The Hunley

Learning the answers to what happened:

…it may be that the crew, found at their seats when the sub was raised with no evidence of an attempt to abandon ship, may have been knocked out by the concussion of an explosion so close by, said Lt. Gov. Glenn McConnell, a member of the South Carolina Hunley Commission.

“I think the focus now goes down to the seconds and minutes around the attack on the Housatonic,” he said. “Did the crew get knocked out? Did some of them get knocked out? Did it cause rivets to come loose and the water rush into the hull?”

The final answers will come when scientists begin to remove encrustations from the outer hull, a process that will begin later this year. McConnell said scientists will also arrange to have a computer simulation of the attack created based on the new information. The simulation might be able to tell what effect the explosion would have on the nearby sub.

Maria Jacobsen, the senior archaeologist on the project, said small models might also be used to recreate the attack.

A fascinating archaeological project.

6 thoughts on “The Hunley”

  1. I’ve been fascinated by this story ever since I was a kid and saw:

    “The Great Adventure: Season 1, Episode 1
    The Hunley (27 Sep. 1963) ”

    And it would be nice to know what actually happened.

    So if the Hunley was 20 feet away from the Housatonic when the torpedo lit off, how would the submariners have been knocked out?
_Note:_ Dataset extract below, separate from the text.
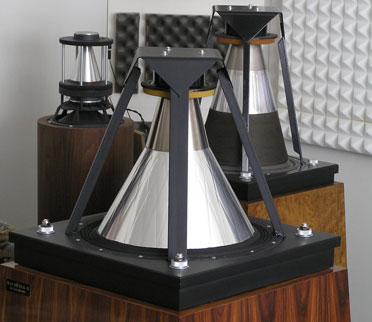 Find the location of a particular element. The image size is (372, 322). left corner side is located at coordinates (366, 3). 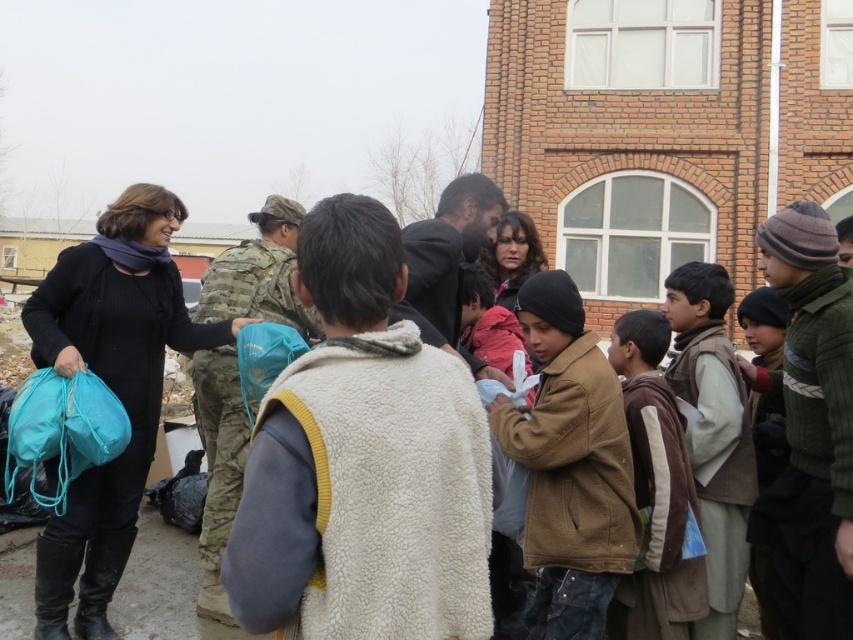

Heads bashed against the hull in the shock?

    But why wouldn’t the hull have been severely bent in the water shock?

    The theory does seem to fit the fact of a crew in position with no sign of a mad, clawing, attempt to get out.

  2. I’d think you could find evidence of bone trauma if they had been rattled around like that. Quiet repose in their positions suggests oxygen deprivation or carbon monoxide poisoning maybe? What did they use for illumination?

  3. I’m thinking fluid shock extending the lethality of explosive overpressure. It’s believed that people killed in explosions who exhibit no signs of ordinary trauma die from the sudden massive shock wave of the explosion.

    The inside of a submarine is under intense pressure at depth — remember that the syndrome we know as “the bends” was identified after besetting bridgebuilders who worked in caissons to sink pilings for the Brooklyn Bridge. Today we think of it happening to divers, but direct bodily contact with the water isn’t required.

    If a torpedo’s warhead going off 20 feet away on dry land wouldn’t kill or at least knock someone unconscious from overpressure, being underwater would almost certainly add to that range.

    1. The inside of a submarine is under intense pressure at depth

      While I have no direct experience with submarines, I’ve read a fair amount about them and think your statement is incorrect. They don’t pressurize submarines to match the depth, otherwise they’d have to decompress before surfacing. With dives deeper than 100 feet or so, they’d have to start using those helium mixtures like the ones saturation divers use. No, submarines depend on their hulls to withstand the pressure. Internal pressure isn’t much different from normal sea level pressure. At least, that’s my understanding of how they work.

  4. I’m having some difficulty with this. IIRC the signal that they were returning was observed after the attack. That doesn’t square with a crew knocked out by over pressure.